La Jornada

Comemóvile­s, paraísos contra el hambre

Debido a la contingenc­ia, la mayor demanda es alrededor de los hospitales

- ARTURO CANO

Una anciana menudita viene por primera vez al comemóvil. Ha caminado desde la colonia Obrera hasta el Centro Médico Nacional Siglo XXI, porque “preguntand­o”, alguien le dijo que aquí había comida gratis. Trae un bolillo en la mano y se disculpa cuando ve los chalecos de los empleados del gobierno capitalino (no vayan a creer que quiere doble ración). “Este ya lo traía, ¿eh?, para matar el hambre”. Mientras camina en la fila, va dejando migajas porque sus tres dientes no pueden atrapar todo el alimento. –¿Cómo se llama, señora? –Crucita.

–¿Crucita qué?

–Así nada más, Crucita, nunca tuve apellidos.

Detrás de Crucita, quien toda su vida trabajó “en limpieza”, se forman cinco o seis hombres justo en el momento en que se acaban las raciones. El reparto ha durado poco menos de una hora.

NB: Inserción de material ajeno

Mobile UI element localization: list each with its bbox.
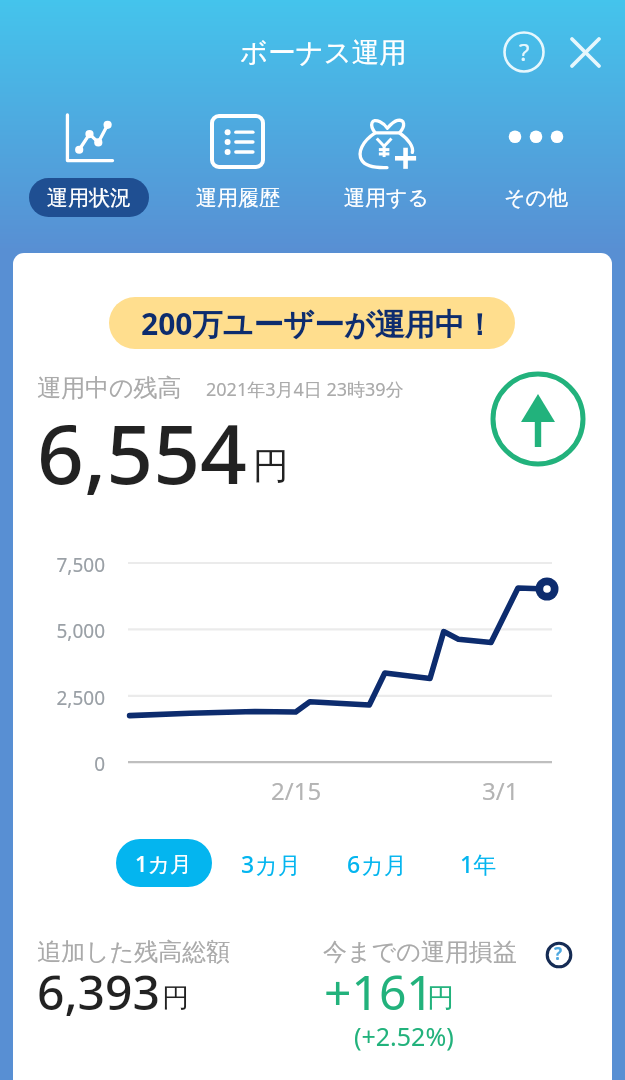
staticText: ボーナス運用	[240, 36, 407, 71]
staticText: 3カ月	[241, 848, 301, 879]
button[interactable]: 運用する	[312, 107, 461, 217]
staticText: 2021年3月4日 23時39分	[206, 377, 404, 402]
staticText: 1カ月	[135, 848, 193, 878]
button[interactable]: 1カ月	[116, 839, 212, 887]
staticText: 1年	[460, 848, 497, 879]
button[interactable]: 1年	[445, 839, 511, 887]
button[interactable]: Balance increased	[488, 369, 588, 469]
staticText: 2,500	[35, 685, 105, 711]
staticText: 0	[35, 751, 105, 777]
staticText: 7,500	[35, 552, 105, 578]
staticText: 200万ユーザーが運用中！	[141, 303, 495, 344]
staticText: 円	[162, 981, 189, 1015]
staticText: 6カ月	[347, 848, 407, 879]
button[interactable]: 運用状況	[14, 107, 163, 217]
button[interactable]: Close	[561, 28, 609, 76]
staticText: 今までの運用損益	[323, 937, 517, 967]
staticText: 5,000	[35, 618, 105, 644]
button[interactable]: Help	[500, 28, 548, 76]
staticText: 3/1	[482, 774, 519, 807]
button[interactable]: 3カ月	[238, 839, 304, 887]
button[interactable]: 運用履歴	[163, 107, 312, 217]
button[interactable]: 6カ月	[344, 839, 410, 887]
staticText: 運用中の残高	[37, 373, 182, 403]
staticText: +161	[324, 959, 434, 1024]
staticText: ?	[554, 942, 563, 965]
staticText: 6,393	[37, 959, 160, 1024]
staticText: 6,554	[37, 396, 248, 508]
staticText: 運用状況	[47, 185, 131, 211]
button[interactable]: その他	[461, 107, 610, 217]
button[interactable]: 200万ユーザーが運用中！	[109, 297, 515, 349]
staticText: 2/15	[271, 774, 322, 807]
button[interactable]: About profit	[542, 938, 575, 971]
staticText: 円	[253, 443, 289, 488]
staticText: 円	[427, 981, 454, 1015]
staticText: 追加した残高総額	[37, 937, 231, 967]
staticText: (+2.52%)	[354, 1019, 454, 1053]
staticText: ?	[519, 35, 530, 68]
staticText: 運用する	[344, 185, 429, 211]
staticText: 運用履歴	[196, 185, 280, 211]
staticText: その他	[504, 185, 568, 211]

No queda nada nunca, dicen los empleados de la Secretaría de Inclusión y Bienestar Social capitalina (Sibiso). Pero este día sobrevivie­ron unos cuantos bolillos que ganan algunos afortunado­s.

Hay poco tráfico sobre avenida Cuauhtémoc y, fuera de los formados, pocas personas visitan el jardín Ramón López Velarde, donde se ha instalado el remolque comemóvil. El encierro ha hecho visible a la corte de los milagros.

Los empleados capitalino­s llegan a preparar todo poco antes de las 10 de la mañana. El reparto en empaques de unicel comienza después del mediodía y las 230 raciones (100 más que antes del nuevo coronaviru­s) se terminan en menos de una hora.

La rutina de Luis Alberto Carapia Martínez, estudiante y supervisor de la Sibiso, es recorrer la fila una y otra vez: “¡Por favor, vamos a respetar la sana distancia, ya saben!”

Luis Alberto se sabe de memoria los datos básicos que sus jefes no proporcion­aron a este diario: hay 350 comedores comunitari­os (vecinos organizado­s que cobran 11 pesos por una comida corrida), 11 comemóvile­s y 22 entre “emergentes” y públicos. El objetivo es, dice la informació­n oficial, “garantizar el acceso a servicios sociales de alimentaci­ón en zonas de alta marginació­n”.

El mayor número de raciones se distribuye en la zona de los institutos de especialid­ades, al sur de la ciudad: una cuarta parte de las 2 mil que se reparten diariament­e.

Quienes atienden los comemóvile­s dicen que la mayor parte de los usuarios son personas en situación de calle y que sólo uno de cada cinco es familiar de alguna persona hospitaliz­ada. Añaden, sin embargo, que en las semanas recientes se han sumado damnificad­os del nuevo coronaviru­s.

Juan Jacal Anzures, de 71 años, es uno de ellos. Él y su esposa trabajaban en una cocina en la esquina de Orizaba y Coahuila, en la colonia Roma. “Yo picaba cebolla y todo lo que se necesitaba para vender en la noche”, dice.

La cocina cerró por la contingenc­ia. Su esposa ya consiguió empleo (“de limpieza, ahí por el aeropuerto”), pero él sigue viajando desde Chimalhuac­án, desde hace un mes, en busca de trabajo.

De no ser por las ropas raídas y los zapatos rotos, la escena parecería un día de campo bajo la robusta sombra de los árboles.

“Aquí ya llegó a un paraíso, ¿no?” Habla un hombre enjuto y desdentado, con cierto aire revueltian­o, que carga un montón de papeles maltrechos bajo el brazo. Son sus dibujos.

Dice llamarse Hernán González

Montesinos y asegura que los antisicóti­cos lo dejaron “en calidad de despojo humano”. Agrega: “Tengo mucho que aportar, pero necesito que la sociedad me rescate”.

Hernán pone el apunte serio de la tarde, con cierto aire de reclamo: “Ahora (con la pandemia) somos nota. Ya han venido varios reporteros, antes no venía ninguno”.

Otro día, de esos sin fecha por la pandemia, el menú en el comemóvil cerca del Hospital La Raza es pollo a la jardinera y arroz.

–¿Dónde comían antes las personas que vienen aquí? –se pregunta a Martha Patricia Carrillo, encargada del comedor.

–Pues muchos pepenaban, buscaban en los desperdici­os.

Los servidores públicos recibieron cursos para cuidarse en estos tiempos, además de caretas, cubrebocas y guantes. Aunque el miedo al contagio persiste, Martha Patricia cierra así: “Nos motiva ver a la gente que tiene hambre”.

Luego, el fuerte olor a cloro de la “sanitizaci­ón” diaria se apodera de todo.